Since the Enlightenment, technological progress has depended specifically on the creation of explanatory knowledge. People had dreamed for millennia of flying to the moon, but it was only with the advent of Newton’s theories about the behavior of invisible entities such as forces and momentum that they began to understand what was needed in order to go there.
This increasingly intimate connection between explaining the world and controlling it is no accident, but is part of the deep structure of the world. Consider the set of all conceivable transformations of physical objects. Some of those (like faster-than-light communication) never happen because they are forbidden by laws of nature; some (like the formation of stars out of primordial hydrogen) happen spontaneously; and some (such as converting air and water into trees, or converting raw materials into a radio telescope) are possible, but happen only when the requisite knowledge is present—for instance, embodied in genes or brains. But those are the only possibilities. That is to say, every putative physical transformation, to be performed in a given time with given resources or under any other conditions, is either
-impossible because it is forbidden by the laws of nature; or
-achievable, given the right knowledge.
That momentous dichotomy exists because if there were transformations that technology could never achieve regardless of what knowledge was brought to bear, then this fact would itself be a testable regularity in nature. But all regularities in nature have explanations, so the explanation of that regularity would itself be a law of nature, or a consequence of one. And so, again, everything that is not forbidden by laws of nature is achievable, given the right knowledge.

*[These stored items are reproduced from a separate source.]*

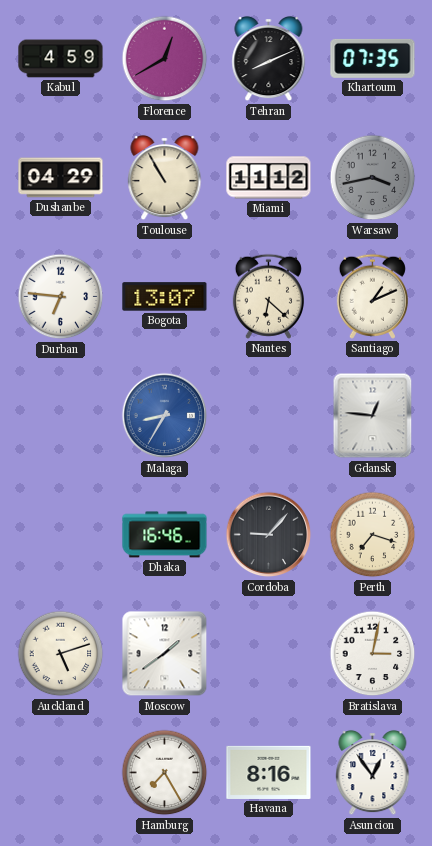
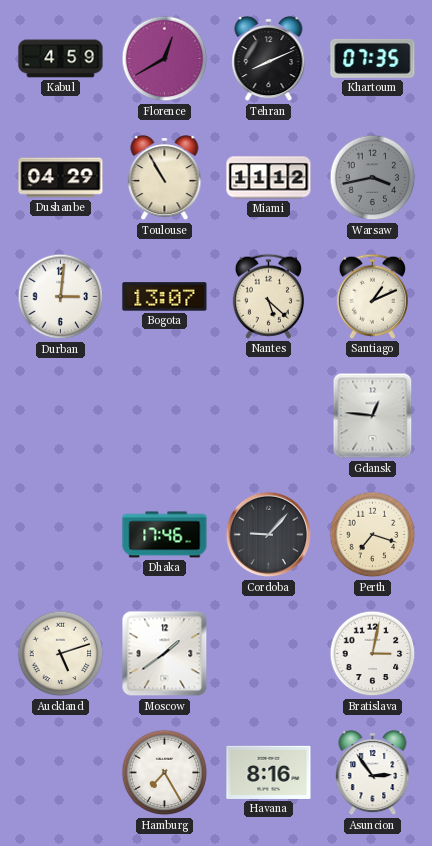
Durban: 6:46 -> 3:01
Nantes: 6:22 -> 5:22
Malaga: 8:35 -> none
Dhaka: 16:46 -> 17:46
Asuncion: 12:54 -> 2:54
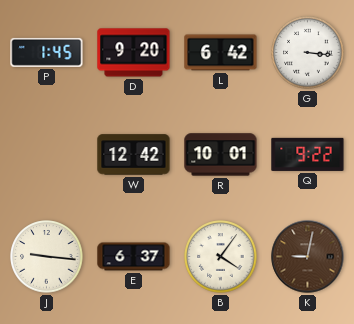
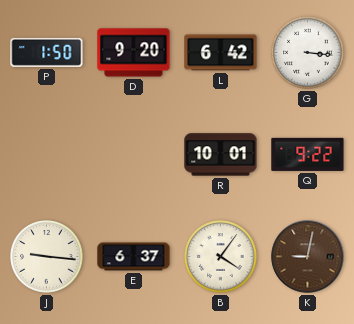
P: 1:45 -> 1:50
W: 12:42 -> none
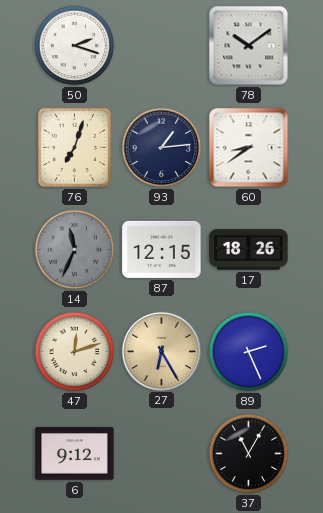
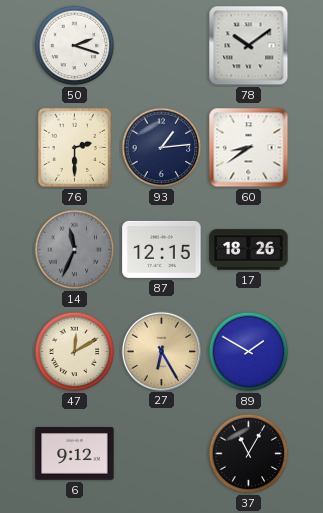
76: 7:03 -> 2:30
47: 12:12 -> 12:10
89: 2:26 -> 1:50
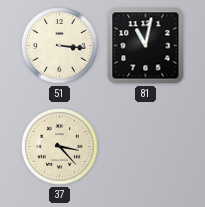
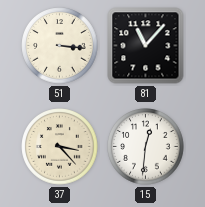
81: 11:02 -> 11:07
15: none -> 12:31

This fundamental connection between explanatory knowledge and technology is why the Haldane-Dawkins queerer-than-we-suppose argument is mistaken—why the reach of human adaptations does have a different character from that of all the other adaptations in the biosphere. The ability to create and use explanatory knowledge gives people a power to transform nature which is ultimately not limited by parochial features, as all other adaptations are, but only by universal laws. This is the cosmic significance of explanatory knowledge—and hence of people, whom I shall henceforward define as entities that can create explanatory knowledge.